Real-time trust-weighted consensus and auditing of LLMs for secure propaganda detection

Gaeta, Angelo; Hosseinalibeiki, Hossein; Loia, Vincenzo; Orciuoli, Francesco

doi:10.1016/j.asoc.2026.115459

The rapid amplification of digital propaganda through algorithmically mediated platforms poses a serious threat to information integrity and public trust. Although Large Language Models (LLMs) demonstrate strong general reasoning capabilities, their deployment in security-sensitive tasks such as propaganda detection remains constrained by opaque decision-making, stochastic variability, and limited auditability. Existing solutions either rely on single-model pipelines, which create a single point of failure, or static ensemble schemes that lack inference-time governance. To address this gap, we propose POES, a real-time trust-weighted consensus and auditing framework that orchestrates multiple pre-trained LLM agents without task-specific retraining. The architecture integrates dynamic reputation modeling, quorum-based weighted voting, difficulty-aware updates, and rationale-level semantic auditing. A sentinel-based audit layer provides confidence-aware escalation signals for downstream human oversight.
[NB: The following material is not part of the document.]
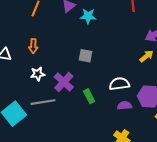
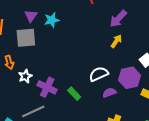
gray square: (86, 56) -> (26, 38), moved, size x1.5
white star: (38, 74) -> (25, 76), moved

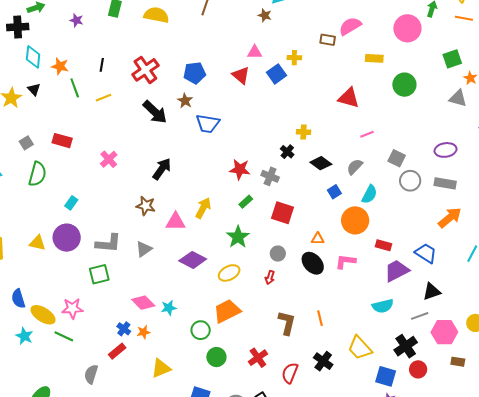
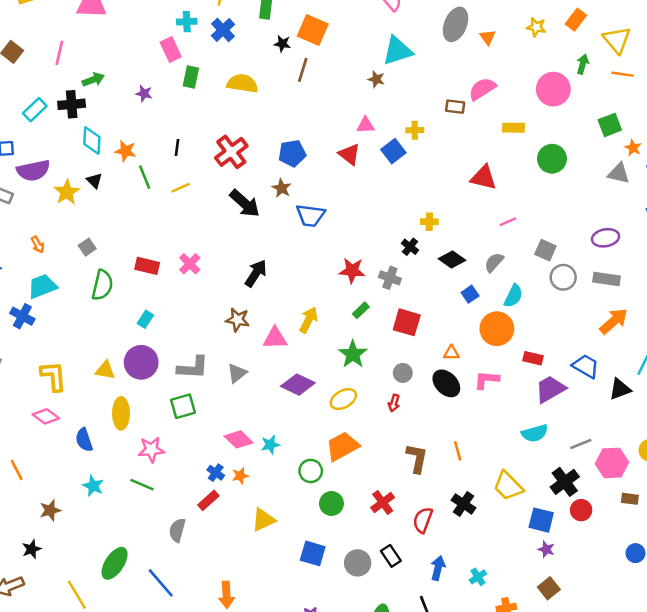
red rectangle: (62, 141) -> (147, 266), moved
black triangle: (432, 292) -> (620, 389), moved
yellow ellipse: (43, 315) -> (121, 413), moved, turned 60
The framework is evaluated on the human-annotated HQP (High-Quality Propaganda) dataset (29,596 instances; 15% propaganda prevalence) under imbalanced and training-free conditions. POES achieves a macro-F1 score of 0.558 with statistically significant improvements over individual LLM baselines. Human validation further confirms that audit flags align with independent “needs review" judgments, demonstrating practical triage utility. By formalizing inference-time trust aggregation and exposing structured audit artifacts, POES advances secure and governance-aware LLM ensemble design for high-stakes NLP applications.